2 responses to “Regional Interdependence – The Good, The Bad and the Ugly

  1. Patrick D. says:

    Thanks for this article, it was a great read. I agree with all of your points above and thought I would add just one other. Often I have seen clinicians who justify a treatment, that seems to me to be a little to far out there, with regional interdependence. I was working in a clinic and covering a patient for another clinician that day, who I had not previously seen. This woman had a bunionectomy on her left foot, and when I looked in the chart there were exercises that had been done for ankle ROM, balance, and foot and toe strengthening. I went through this treatment with the patient, which went very well, and the next day her regular therapist was furious. I had done the exercises on her left foot (the one she had surgery on), and he explained he had only done treatment on her right foot (the good one) so far. He said that she had problems with her arches on the right and that this had caused changes in her gait which lead to the problem on the left, along with other regional interdependence explanations.

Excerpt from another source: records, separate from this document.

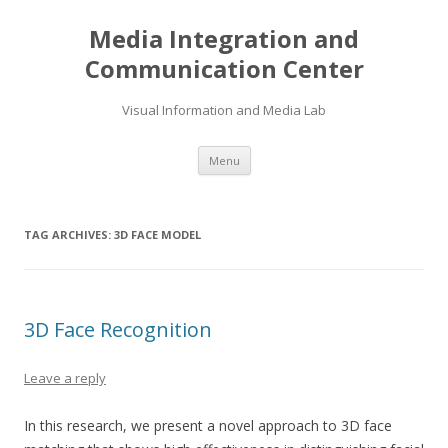
Media Integration and
Communication Center
Visual Information and Media Lab
Skip
Menu
to
content
TAG ARCHIVES:
3D FACE MODEL
3D Face Recognition
Leave a reply
In this research, we present a novel approach to 3D face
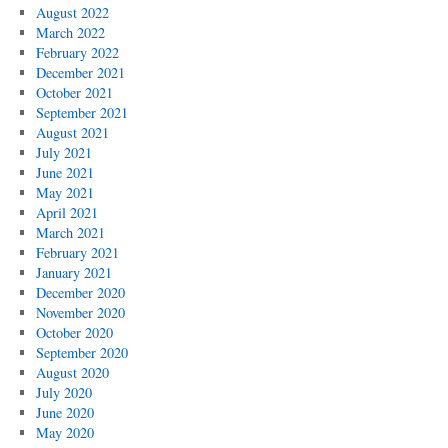
August 2022
March 2022
February 2022
December 2021
October 2021
September 2021
August 2021
July 2021
June 2021
May 2021
April 2021
March 2021
February 2021
January 2021
December 2020
November 2020
October 2020
September 2020
August 2020
July 2020
June 2020
May 2020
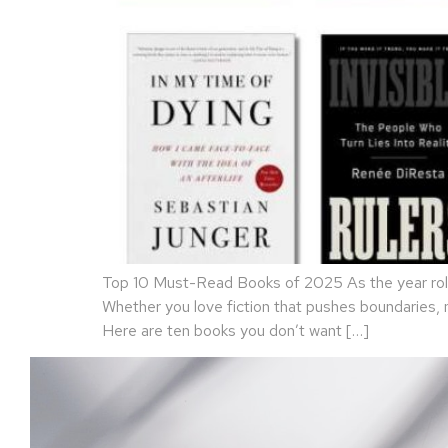
Top 10 Must-Read Books of 2025 As the year rolls
Whether you love fiction that pushes boundaries,
Here are ten books you don’t want […]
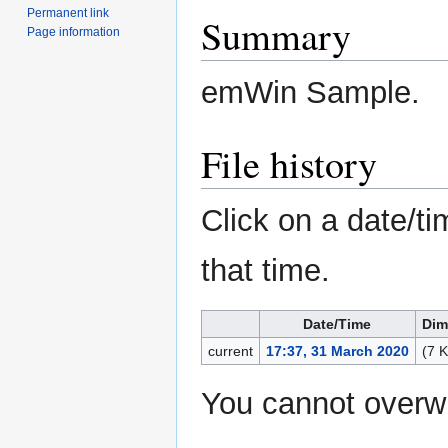
Permanent link
Summary
Page information
emWin Sample.
File history
Click on a date/ti
that time.
Date/Time
Dim
current
17:37, 31 March 2020
(7 
You cannot overwri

    Now, I do think there are good reasons to treat the unaffected side as well, and that there may have been impairments that contributed to her problem, but this clinician had done NOTHING on the affected side and thus far (3-4 treatment sessions) had only treated the unaffected side. I think that too many clinicians get caught up in regional interdependence and forget to actually treat what the person is here for. Of course we should treat other areas that may be affecting the injury site, but if we do only that and never actually treat what their injury is, then we have traveled on over to crazy town.

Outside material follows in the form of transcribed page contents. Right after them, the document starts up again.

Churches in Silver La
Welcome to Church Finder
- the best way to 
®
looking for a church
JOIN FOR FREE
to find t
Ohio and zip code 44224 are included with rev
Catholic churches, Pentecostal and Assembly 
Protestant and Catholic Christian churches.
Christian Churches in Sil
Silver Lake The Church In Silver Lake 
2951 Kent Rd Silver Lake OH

    Again thanks for your post.

  2. I’d like to add the I believe Moshe Feldenkrais was the original “interdependence” theorist. When I originally entered my Feldenkrais training in 1992 it made so much sense to work with the whole person and how movement patterns affect function throughout the body. As PT’s we know that foot pronation can affect knee valgus, hip internal rotation, pelvic asymmetry, and changes all the way up the kinetic chain. And yet my training as a PT (albeit 30 years ago), nor my con ed, ever emphasized the connection of the whole. It’s always been surprising and a bit disappointing that our profession has been so challenged in learning how to address this. And yet the Feldenkrais training is a huge commitment to learning, feeling (from the inside out) and studying patterns of movement and their inter-relatedness (8-weeks/year for 4 years). Of course, the challenge is research. Patterns of movement can be highly individualized — so how one person’s movement dysfunction affects the whole may be very different from another persons. However, after 20 years of practicing the Feldenkrais Method within the field of PT, there are some consistencies which physical therapists are discovering as well.